[Saved data entries]
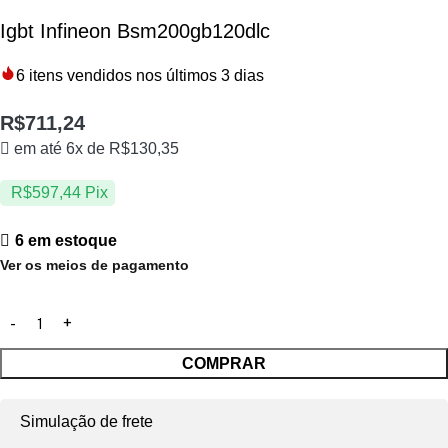
Igbt Infineon Bsm200gb120dlc
6
itens vendidos nos últimos 3 dias
R$
711,24
em até 6x de
R$
130,35
R$
597,44
Pix
6 em estoque
Ver os meios de pagamento
COMPRAR
Simulação de frete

Action item
Transcribe the entries above verbatim, omitting their pictures.

Result of this task
Igbt Infineon Bsm200gb120dlc
6
itens vendidos nos últimos 3 dias
R$
711,24
em até 6x de
R$
130,35
R$
597,44
Pix
6 em estoque
Ver os meios de pagamento
COMPRAR
Simulação de frete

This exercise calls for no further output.